7. Il ressort des pièces du dossier que les modalités de concertation, telles que définies par la délibération du conseil municipal du 23 avril 2018, tenant à " l'information sur l'avancement de la procédure de révision du RLP sur le site internet de la ville, l'organisation d'une réunion avec les associations environnementale, l'ensemble des acteurs économiques du territoire et les afficheurs, la mise à disposition du public du RLP existant et d'un registre permettant la formulation d'observations et de propositions tout au long de la procédure de révision du RLP, la concertation avec les services de l'Etat et les personnes publiques associées (PPA) et l'organisation d'une réunion publique ", ont été respectées et ce, quand bien même la société requérante n'aurait pas été invitée à participer aux deux réunions qui se sont tenues le 4 mars 2019 et le 26 avril 2019, en présence des personnes publiques associées et des professionnels de l'affichage, ni les dispositions précitées ni les modalités de concertation définies par la délibération du 23 avril 2018 n'imposant d'inviter expressément la société requérante à participer à ces réunions, en dépit de sa qualité d'afficheur numérique, alors que de surcroît, il lui était loisible de participer aux réunions publiques organisées. Le moyen tiré de l'irrégularité de la concertation menée avec le public doit être écarté.

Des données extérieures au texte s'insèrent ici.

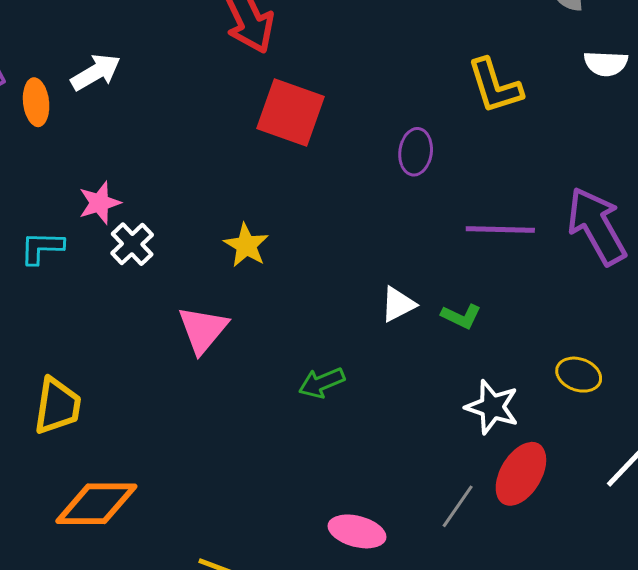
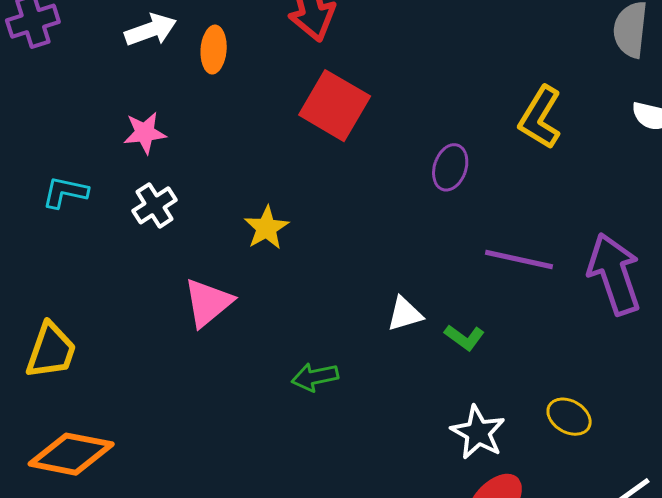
yellow L-shape: (495, 86) -> (540, 117), turned 38
orange ellipse: (36, 102) -> (214, 50), moved
pink star: (100, 203) -> (145, 133), moved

En ce qui concerne l'encadrement de la publicité numérique :

8. Aux termes de l'article R. 581-73 du code de l'environnement : " Le rapport de présentation s'appuie sur un diagnostic, définit les orientations et objectifs de la commune ou de l'établissement public de coopération intercommunale en matière de publicité extérieure, notamment de densité et d'harmonisation, et explique les choix retenus au regard de ces orientations et objectifs ".

9. Il ressort des pièces du dossier que les auteurs du règlement local de publicité attaquée ont retenu quatre orientations, tenant à " valoriser le patrimoine et les paysages emblématiques et conforter l'attractivité de Guérande ", " garantir un cadre de vie de qualité ", " assurer une qualité paysagère des entrées de ville et principales traversées urbaines ", et " rechercher un équilibre entre dynamisme économique et préservation du paysage ". Il ressort des termes du règlement local de publicité de la commune de Guérande a institué quatre zones de publicité ZP1 à ZP4, relatives, respectivement, au secteur sauvegardé et aux secteurs résidentiels, sauf principaux axes d'accès et secteurs d'activités, aux principales avenues et boulevards d'entrée dans l'agglomération, aux secteurs d'activités de Kerbiniou, Bréhadour et Kerquessaud, et aux zones d'activités commerciales. Le règlement du PLP prévoit qu'au sein de la zone ZP4, " les dispositifs numériques sont uniquement autorisés dans le secteur " Portion de la RD247 où la publicité numérique est autorisée " figurant au plan de zonage (entre les parcelles BM267 incluse et BM23 exclue côté Nord de la RD247 ; entre les parcelles BM307 incluse et BM908 incluse côté Sud de la RD247), dans les conditions suivantes : Aucun dispositif numérique ne pourra être implanté sur une unité foncière présentant un linéaire sur voie inférieur à 100 mètres ; / Le dispositif ne doit pas dépasser une surface utile de 2m² hors tout. La surface totale encadrement compris ne peut excéder 3m² ; / Le dispositif ne doit pas s'élever à plus de 2,5m de haut par rapport au niveau du sol " et qu'en dehors de ce secteur, la publicité numérique n'est pas autorisée.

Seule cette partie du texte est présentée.